Le président Joseph Aoun et le commandant en chef de l'armée, Rodolphe Haykal, au palais présidentiel de Baabda, le 29 septembre 2025. Photo publiée sur le compte X de la présidence libanaise
Le président de la République Joseph Aoun a reçu mardi le commandant en chef de l'armée, le général Rodolphe Haykal, qui lui a présenté les résultats de ses entretiens menés au cours de ses récentes visites en Turquie et au Royaume-Uni visant à renforcer la coopération et le soutien militaire de ces deux pays à l'armée.

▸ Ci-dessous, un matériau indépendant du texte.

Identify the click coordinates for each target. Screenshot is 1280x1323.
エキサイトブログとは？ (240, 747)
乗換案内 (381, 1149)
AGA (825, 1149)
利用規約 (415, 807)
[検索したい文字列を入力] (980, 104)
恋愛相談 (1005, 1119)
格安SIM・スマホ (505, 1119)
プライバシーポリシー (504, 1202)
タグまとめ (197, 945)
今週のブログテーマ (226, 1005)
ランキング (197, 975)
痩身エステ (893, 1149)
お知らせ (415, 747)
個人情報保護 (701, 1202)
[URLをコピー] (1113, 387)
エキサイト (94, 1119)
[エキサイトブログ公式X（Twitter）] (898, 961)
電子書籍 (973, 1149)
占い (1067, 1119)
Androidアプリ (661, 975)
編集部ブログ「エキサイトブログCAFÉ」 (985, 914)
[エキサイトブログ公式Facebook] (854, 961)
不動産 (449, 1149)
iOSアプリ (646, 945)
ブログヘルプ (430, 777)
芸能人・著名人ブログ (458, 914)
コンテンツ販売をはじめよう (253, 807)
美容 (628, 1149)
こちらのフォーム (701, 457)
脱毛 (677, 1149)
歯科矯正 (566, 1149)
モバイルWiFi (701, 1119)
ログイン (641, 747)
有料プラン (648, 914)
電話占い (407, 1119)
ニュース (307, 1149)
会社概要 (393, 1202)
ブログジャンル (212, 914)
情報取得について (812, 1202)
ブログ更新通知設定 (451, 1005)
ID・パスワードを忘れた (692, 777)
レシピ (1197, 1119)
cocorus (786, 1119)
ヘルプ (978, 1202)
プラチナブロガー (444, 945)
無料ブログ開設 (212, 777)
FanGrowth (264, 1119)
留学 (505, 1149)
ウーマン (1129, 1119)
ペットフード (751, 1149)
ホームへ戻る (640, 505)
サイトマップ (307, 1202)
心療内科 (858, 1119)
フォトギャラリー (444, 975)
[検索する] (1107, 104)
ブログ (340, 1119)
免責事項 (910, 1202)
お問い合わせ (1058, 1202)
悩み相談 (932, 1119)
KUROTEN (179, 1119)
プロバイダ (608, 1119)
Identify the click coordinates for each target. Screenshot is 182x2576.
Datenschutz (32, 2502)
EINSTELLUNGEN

Les deux hommes ont aussi « passé en revue la situation sécuritaire dans le pays ainsi que les missions qui attendent l'armée dans la période à venir », à l'aune de l'accord-cadre signé entre le Liban et Israël la semaine dernière à Washington. Cet accord, qui suscite de vives critiques de la part du tandem chiite Amal-Hezbollah et de son allié Walid Joumblatt, prévoit notamment que l'armée étende son contrôle au Liban-Sud pour y démanteler les infrastructures du Hezbollah, en contrepartie d'un retrait progressif d'Israël des zones occupées. Joseph Aoun a ainsi dénoncé « les campagnes de dénigrement et les accusations mensongères visant l'institution militaire et son commandement », assurant que celles-ci n'auront « aucun effet sur l'accomplissement de sa mission nationale ».
Après des critiques acerbes, voire les menaces, lancées dans un premier temps par le tandem chiite contre le gouvernement, le ton a quelque peu baissé après des appels répétés depuis dimanche à éviter « toute forme de discorde » entre les Libanais et toute « tentative de division nationale ».